Trajectory analysis of scRNA-seq was performed using Slingshot [79]. From the clusters generated from Seurat, the 2D myoblast clusters, D3 transition cluster, and quiescent SC cluster were selected using cells only from the 2D, D3, and D9 timepoints. Next, Slingshot was run on first 4 principal components of PCA, and a lineage was generated using the quiescent SC cluster as the ending cluster. To illustrate trends in gene expression across pseudotime, we generated a heatmap and individual gene expression plots with locally estimated scatterplot smoothing (LOESS) lines. To identify important genes in the pseudotime analysis, a random forest model was trained on the top 300 highly variable genes (which captured 95.6% of the total variance) with a 90-10 train-test split. Given the pseudotime range (0–91) and median (57.71), the model showed strong performance on the held-out validation set with a coefficient of determination (R²) and mean absolute error (MAE) of 0.990 and 1.36.

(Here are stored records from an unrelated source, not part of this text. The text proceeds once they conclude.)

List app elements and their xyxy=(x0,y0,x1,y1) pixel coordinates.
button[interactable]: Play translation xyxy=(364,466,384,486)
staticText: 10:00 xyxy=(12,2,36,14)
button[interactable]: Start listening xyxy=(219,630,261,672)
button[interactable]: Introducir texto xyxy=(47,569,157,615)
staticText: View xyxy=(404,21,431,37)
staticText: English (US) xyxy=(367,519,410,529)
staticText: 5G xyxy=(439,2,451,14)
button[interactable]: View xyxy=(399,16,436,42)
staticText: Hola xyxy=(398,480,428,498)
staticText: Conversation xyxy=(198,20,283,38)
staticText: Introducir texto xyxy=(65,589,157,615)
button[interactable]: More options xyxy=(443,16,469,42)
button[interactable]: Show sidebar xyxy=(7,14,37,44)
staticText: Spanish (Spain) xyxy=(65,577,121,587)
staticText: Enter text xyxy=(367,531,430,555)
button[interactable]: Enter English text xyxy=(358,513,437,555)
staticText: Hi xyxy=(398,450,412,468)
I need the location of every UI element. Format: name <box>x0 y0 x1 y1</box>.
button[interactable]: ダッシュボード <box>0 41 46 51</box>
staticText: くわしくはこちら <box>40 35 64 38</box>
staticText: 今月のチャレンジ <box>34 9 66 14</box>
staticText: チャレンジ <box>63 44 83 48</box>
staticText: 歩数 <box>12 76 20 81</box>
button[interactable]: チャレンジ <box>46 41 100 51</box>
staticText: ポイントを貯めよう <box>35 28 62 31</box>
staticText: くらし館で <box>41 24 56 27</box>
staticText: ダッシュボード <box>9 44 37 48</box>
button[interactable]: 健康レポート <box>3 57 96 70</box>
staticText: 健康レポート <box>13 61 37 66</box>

Gene set enrichment analysis (GSEA) with FDR cutoff 0.05 was conducted within Clusterprofiler [136], including GO term analysis of the “Biological Process” sub-level and Reactome pathway databases. For the Hallmark gene set annotations, the msigdbr library [137] was analyzed within Clusterprofiler.

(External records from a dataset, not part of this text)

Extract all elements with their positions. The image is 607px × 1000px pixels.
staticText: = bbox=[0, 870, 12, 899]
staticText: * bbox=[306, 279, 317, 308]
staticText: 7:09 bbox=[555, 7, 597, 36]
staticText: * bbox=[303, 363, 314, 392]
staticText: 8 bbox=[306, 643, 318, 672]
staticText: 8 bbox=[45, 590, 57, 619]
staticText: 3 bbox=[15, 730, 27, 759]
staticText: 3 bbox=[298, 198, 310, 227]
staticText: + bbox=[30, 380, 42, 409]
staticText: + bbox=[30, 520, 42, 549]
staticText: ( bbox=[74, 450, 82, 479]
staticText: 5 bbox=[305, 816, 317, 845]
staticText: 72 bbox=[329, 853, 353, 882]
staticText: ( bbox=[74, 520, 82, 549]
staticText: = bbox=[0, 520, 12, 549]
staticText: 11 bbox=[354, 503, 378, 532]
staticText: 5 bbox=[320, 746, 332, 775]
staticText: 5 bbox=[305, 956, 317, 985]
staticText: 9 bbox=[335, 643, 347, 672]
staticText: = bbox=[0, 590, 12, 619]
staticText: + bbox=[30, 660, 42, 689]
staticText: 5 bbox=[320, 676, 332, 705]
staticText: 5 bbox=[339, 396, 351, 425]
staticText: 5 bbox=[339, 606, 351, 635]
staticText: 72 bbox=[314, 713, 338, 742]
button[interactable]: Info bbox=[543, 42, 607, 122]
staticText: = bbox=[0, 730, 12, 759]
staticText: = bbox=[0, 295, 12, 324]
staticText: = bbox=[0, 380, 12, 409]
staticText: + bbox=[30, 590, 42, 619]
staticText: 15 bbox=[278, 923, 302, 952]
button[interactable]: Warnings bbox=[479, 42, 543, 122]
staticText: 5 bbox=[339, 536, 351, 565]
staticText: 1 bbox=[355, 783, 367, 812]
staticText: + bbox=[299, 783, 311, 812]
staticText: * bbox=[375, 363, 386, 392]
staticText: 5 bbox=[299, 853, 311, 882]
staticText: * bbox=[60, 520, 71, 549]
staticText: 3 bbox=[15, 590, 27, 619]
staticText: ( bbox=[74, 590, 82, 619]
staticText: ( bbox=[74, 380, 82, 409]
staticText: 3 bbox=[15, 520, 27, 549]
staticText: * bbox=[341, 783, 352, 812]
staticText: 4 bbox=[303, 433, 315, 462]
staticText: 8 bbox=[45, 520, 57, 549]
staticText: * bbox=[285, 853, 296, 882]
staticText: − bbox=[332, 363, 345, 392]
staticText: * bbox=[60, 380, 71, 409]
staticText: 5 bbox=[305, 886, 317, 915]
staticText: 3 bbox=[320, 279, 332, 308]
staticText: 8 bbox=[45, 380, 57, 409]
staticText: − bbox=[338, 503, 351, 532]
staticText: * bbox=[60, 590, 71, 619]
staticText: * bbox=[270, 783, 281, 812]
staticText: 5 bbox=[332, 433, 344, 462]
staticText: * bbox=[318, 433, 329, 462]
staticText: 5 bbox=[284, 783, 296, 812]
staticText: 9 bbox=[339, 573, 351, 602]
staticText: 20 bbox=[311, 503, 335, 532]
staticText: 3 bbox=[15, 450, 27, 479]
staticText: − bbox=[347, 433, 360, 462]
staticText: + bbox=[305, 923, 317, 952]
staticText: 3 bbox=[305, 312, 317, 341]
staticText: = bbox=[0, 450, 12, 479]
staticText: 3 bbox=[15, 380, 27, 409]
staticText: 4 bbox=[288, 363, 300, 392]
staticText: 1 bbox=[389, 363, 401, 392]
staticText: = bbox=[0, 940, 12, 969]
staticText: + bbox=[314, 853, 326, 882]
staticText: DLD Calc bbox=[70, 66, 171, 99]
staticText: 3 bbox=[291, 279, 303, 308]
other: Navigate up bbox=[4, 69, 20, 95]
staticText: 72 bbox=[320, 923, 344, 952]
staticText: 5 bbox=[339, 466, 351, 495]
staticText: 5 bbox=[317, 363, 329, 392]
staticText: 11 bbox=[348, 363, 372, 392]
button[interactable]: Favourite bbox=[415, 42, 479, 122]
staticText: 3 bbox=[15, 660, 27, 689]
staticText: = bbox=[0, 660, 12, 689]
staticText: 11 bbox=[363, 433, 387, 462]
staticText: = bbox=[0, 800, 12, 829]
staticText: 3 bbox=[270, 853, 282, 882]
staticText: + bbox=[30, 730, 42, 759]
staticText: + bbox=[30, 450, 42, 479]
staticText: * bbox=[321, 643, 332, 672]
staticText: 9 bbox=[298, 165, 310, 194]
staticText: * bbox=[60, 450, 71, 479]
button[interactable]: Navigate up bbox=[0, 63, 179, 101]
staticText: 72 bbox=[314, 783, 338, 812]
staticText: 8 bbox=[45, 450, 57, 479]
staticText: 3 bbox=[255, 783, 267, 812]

For analyzing enrichment of quiescence gene sets, gene lists were acquired from 2 previous studies [77,78] and tested for enrichment using Clusterprofiler. For Garcia-Prat et al. [78], genes were mapped to human orthologs using the biomaRt [138]. For the correlation heatmap, scRNA-seq from GSE130646 [75], GSE147457 [76], and GSE143704 [14] were processed, randomly downsampled to 400 cells per cluster, integrated using Seurat anchors (Seurat v3.2.2) [69], and the spearman’s correlation was calculated on the highly variable genes. For the comparisons to the De Micheli et al. dataset [14], differentially expressed genes (∣log₂FC∣>0.25 and minimum expression in at least 10% of the cells) from the D9 timepoint between the qSC and aSC clusters were compared with De Micheli et al.’s MuSCl (Pax7⁺/DLK1⁺) and MuSC2 (PAX7^low/MYF5⁺) clusters.

For the hypergeometric test, the significance in overlap was determined between 2 sets of differentially expressed genes: 1) D9 qSC versus D9 aSC and 2) De Micheli et al. MuSC1 (PAX7⁺DLK1⁺) versus MuSC2 (PAX7^low MY5⁺) [14]. Differentially expressed genes were determined based on the cutoffs: ∣log₂FC∣>0.25, minimum cell expressing percentage >10%, and p_adj < .05. The background number of genes (9290 genes) was restricted to include only transcripts expressed in at least 10% of cells.

4.11. Statistics

Data are expressed as mean ± SEM. For comparisons between 2 groups, Welch’s t-test was applied. For multiple comparisons, an ANOVA was used followed by post-hoc testing with Tukey’s honestly significant difference (HSD). Measurements related to contractile function (tetanic forces and twitch kinetics) represent individual myobundles. For histology, independent measurements indicate independent myobundles or separated 2D cultures. For qPCR analysis a single independent measurement was considered: 3D-SCs isolated from 4 to 8 myobundles, RCs isolated from 2 to 3 separated culture wells, or separated 2D cultures.

Data availability

The raw/processed data required to reproduce these findings cannot be shared at this time due to technical or time limitations. The sequencing data generated for this study will be deposited in the Gene Expression Omnibus under GSE188215.